Leaders have only recently revised these subject curriculums. Leaders are not aware of what pupils know and remember in these subjects.

Teachers have high expectations of pupils.

In most subjects, teachers have the subject knowledge they need to teach well. Pupils' learning matches the aims of the ambitious curriculum. Teachers make regular checks on pupils' learning during lessons and over time.

This helps them to spot and address any misconceptions quickly. As a result, pupils achieve well in these subjects.

Children in the early years settle well into school life.

This is because staff have high expectations and establish clear routines. Staff carefully plan learning based on what children know and can do. They provide effective care and learning opportunities for two-year-olds.

Children learn about number and develop language skills through practical activities, songs and stories.

Leaders prioritise reading. Children learn to read and write words and simple sentences accurately.

This is because the reading curriculum is carefully planned, and staff are well trained to help pupils learn to read well. Reading books closely match the sounds pupils are learning.Leaders identify pupils in need of additional support.

However, a small group of younger pupils have not received the support they need quickly enough. As a result, they do not achieve as well as they should. Leaders attribute this to the disruption to school life during the COVID-19 pandemic.

A few parents and carers of pupils express similar concerns. This said, other pupils in school with special educational needs and/or disabilities (SEND) and pupils who are disadvantaged, are supported effectively to access the same curriculum as other pupils. They receive the resources and support to help them to focus on their learning and be successful.

Activities beyond the academic curriculum support pupils' personal development. Pupils enjoy fundraising for charities, such as cancer research and diabetes awareness.

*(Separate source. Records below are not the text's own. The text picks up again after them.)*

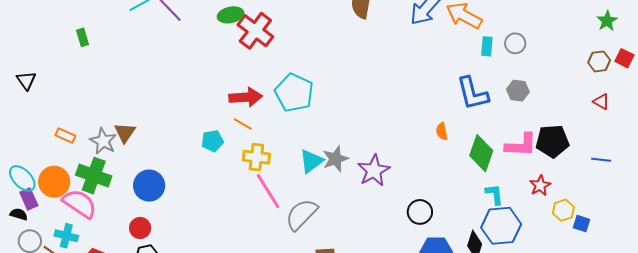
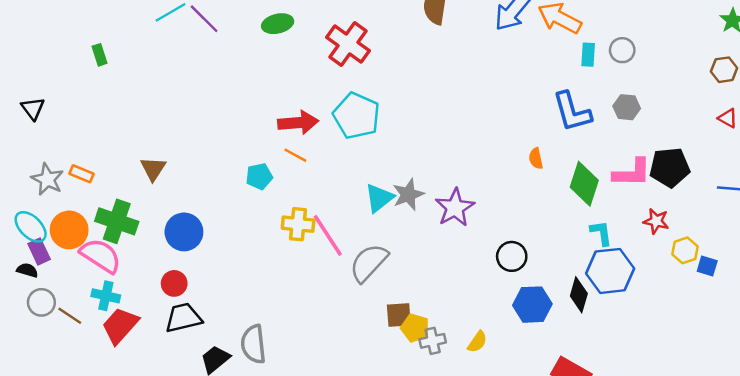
red cross: (255, 31) -> (348, 44), moved
gray star: (103, 141) -> (47, 179), moved
yellow cross: (256, 157) -> (298, 224), moved
red star: (540, 185) -> (656, 221), turned -30
cyan cross: (66, 236) -> (106, 296), moved

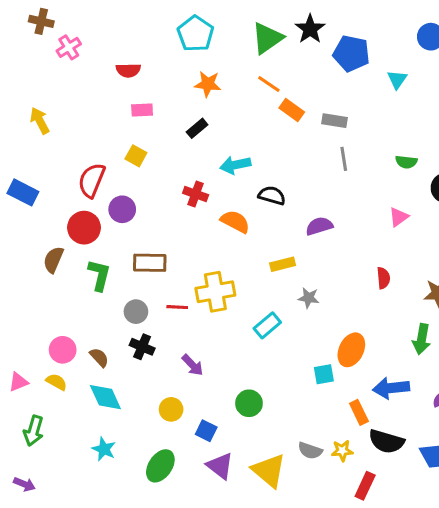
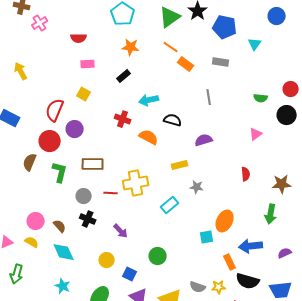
gray rectangle: (335, 121) -> (221, 62), moved
gray line: (344, 159) -> (209, 97), moved

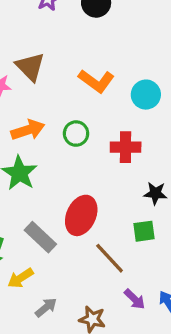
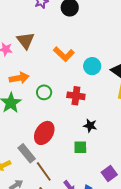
green circle: (76, 134) -> (44, 92), moved
gray rectangle: (40, 237) -> (27, 153), moved
brown line: (110, 258) -> (44, 171), moved

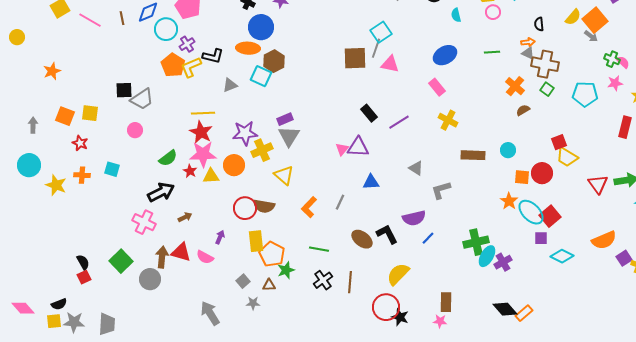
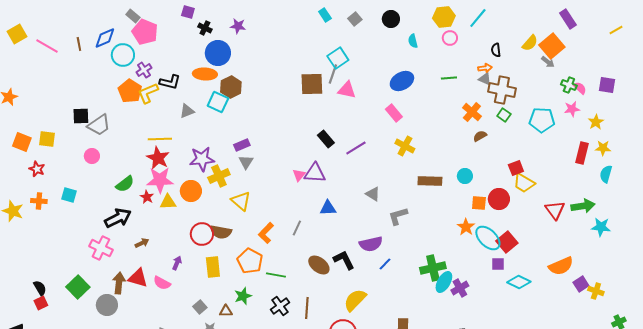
gray triangle: (289, 136) -> (246, 162), size x0.7
orange pentagon: (272, 254) -> (250, 261), moved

Opportunities such as play leaders allow pupils to take on responsibilities.

In doing so, they develop confidence and communication skills.

Pupils develop an understanding of democracy through the school council and voting for house captains. The school rules, 'be ready, be safe, be respectful', help pupils to understand right and wrong and how to keep themselves and other pupils safe.

Pupils recognise and respect others' differences. In personal, social, health and economic education lessons, pupils confidently share ideas and feelings. They listen to and value the opinions of others.

Strong pastoral support means pupils get the help and advice they need when they need it. This means that pupils are well prepared for life in modern Britain.

Governors and senior members of Arden Forest Multi-Academy Trust have an accurate understanding of the school's strengths and priorities for improvement.

They have structures in place to support continuous school improvement. Staff say that they are supported by leaders to manage their workload effectively. They value the high levels of well-being support from leaders.


The arrangements for safeguarding are effective.

Leaders understand their role in keeping children safe. They ensure that staff attend regular safeguarding training.

This helps staff to identify when pupils might be at risk from harm. Staff record and report concerns swiftly, including child-on-child abuse and neglect. Pupils learn about online safety and healthy relationships.

They learn about safety in the home and in the local community, for instance fire awareness and road safety.

Leaders know their families and the community well. They secure help for pupils who need it in partnership with external agencies.

What does the school need to do to improve?

(Information for the school and appropriate authority)

• Curriculum development is relatively new in a minority of subjects. Leaders have not evaluated what pupils know and remember. Leaders should support subject leaders to check pupils' learning in these subjects to ensure that pupils know and remember more over time.

• The correct support is not put in place quickly enough for a small number of pupils. As a result, some pupils do not get the help they need soon enough to ensure they are successful. Leaders need to review provision to ensure that all pupils with SEND get the help and support they need to achieve well in school.